TASK STATEMENT:
Carry over every entry exactly as written, though not the pictures it contains.

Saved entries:
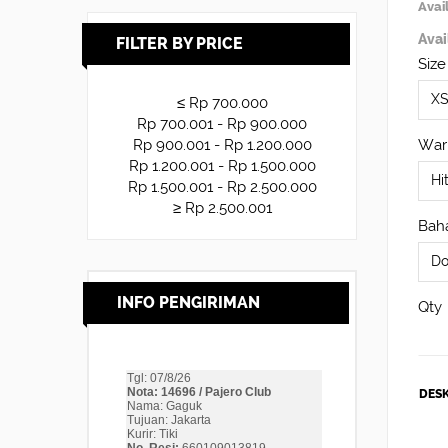
Avail
Avai
FILTER BY PRICE
Size
≤ Rp 700.000
Rp 700.001 - Rp 900.000
War
Rp 900.001 - Rp 1.200.000
Rp 1.200.001 - Rp 1.500.000
Rp 1.500.001 - Rp 2.500.000
≥ Rp 2.500.001
Baha
INFO PENGIRIMAN
Qty
DESK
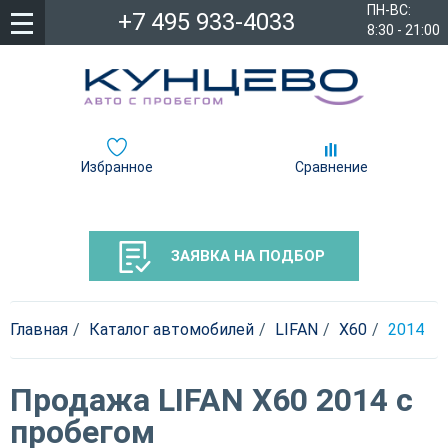
ПН-ВС:
+7 495 933-4033
8:30 - 21:00
Избранное
Сравнение
ЗАЯВКА НА ПОДБОР
Главная
Каталог автомобилей
LIFAN
X60
2014
Продажа LIFAN X60 2014 с
пробегом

YOUR SOLUTION:
Avail
Avai
FILTER BY PRICE
Size
≤ Rp 700.000
Rp 700.001 - Rp 900.000
War
Rp 900.001 - Rp 1.200.000
Rp 1.200.001 - Rp 1.500.000
Rp 1.500.001 - Rp 2.500.000
≥ Rp 2.500.001
Baha
INFO PENGIRIMAN
Qty
DESK
ПН-ВС:
+7 495 933-4033
8:30 - 21:00
Избранное
Сравнение
ЗАЯВКА НА ПОДБОР
Главная
Каталог автомобилей
LIFAN
X60
2014
Продажа LIFAN X60 2014 с
пробегом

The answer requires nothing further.